What is expected
Find the line with "Ihrem Hause anfragen" in the data below. Repeat it and every line after it exactly, but not the pictures.

[Saved data entries]
__________

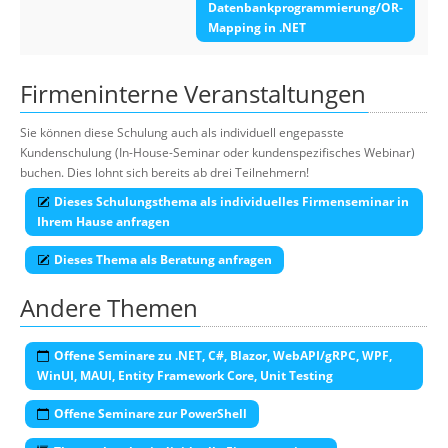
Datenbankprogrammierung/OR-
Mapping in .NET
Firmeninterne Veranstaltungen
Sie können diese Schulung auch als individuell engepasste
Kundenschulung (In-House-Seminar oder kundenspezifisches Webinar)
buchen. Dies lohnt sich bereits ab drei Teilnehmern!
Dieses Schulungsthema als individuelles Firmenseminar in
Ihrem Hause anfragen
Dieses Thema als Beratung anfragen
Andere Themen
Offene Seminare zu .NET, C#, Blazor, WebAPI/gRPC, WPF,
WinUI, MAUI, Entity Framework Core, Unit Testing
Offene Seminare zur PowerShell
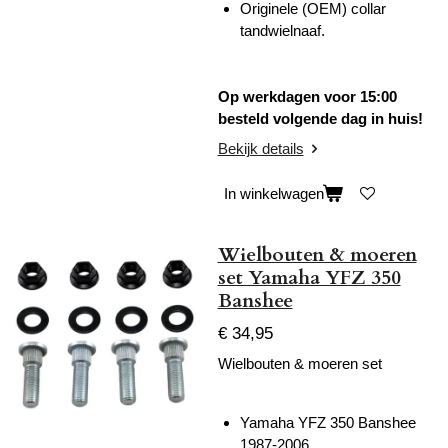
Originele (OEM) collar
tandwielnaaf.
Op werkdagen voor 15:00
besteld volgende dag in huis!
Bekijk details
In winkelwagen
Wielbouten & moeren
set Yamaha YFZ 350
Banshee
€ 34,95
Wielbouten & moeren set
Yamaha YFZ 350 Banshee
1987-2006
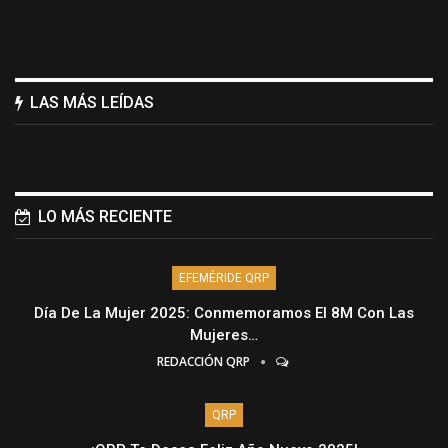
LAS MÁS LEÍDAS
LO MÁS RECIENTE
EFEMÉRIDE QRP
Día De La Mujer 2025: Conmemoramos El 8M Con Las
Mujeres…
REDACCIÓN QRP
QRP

__________

The answer
Ihrem Hause anfragen
Dieses Thema als Beratung anfragen
Andere Themen
Offene Seminare zu .NET, C#, Blazor, WebAPI/gRPC, WPF,
WinUI, MAUI, Entity Framework Core, Unit Testing
Offene Seminare zur PowerShell
Originele (OEM) collar
tandwielnaaf.
Op werkdagen voor 15:00
besteld volgende dag in huis!
Bekijk details
In winkelwagen
Wielbouten & moeren
set Yamaha YFZ 350
Banshee
€ 34,95
Wielbouten & moeren set
Yamaha YFZ 350 Banshee
1987-2006
LAS MÁS LEÍDAS
LO MÁS RECIENTE
EFEMÉRIDE QRP
Día De La Mujer 2025: Conmemoramos El 8M Con Las
Mujeres…
REDACCIÓN QRP
QRP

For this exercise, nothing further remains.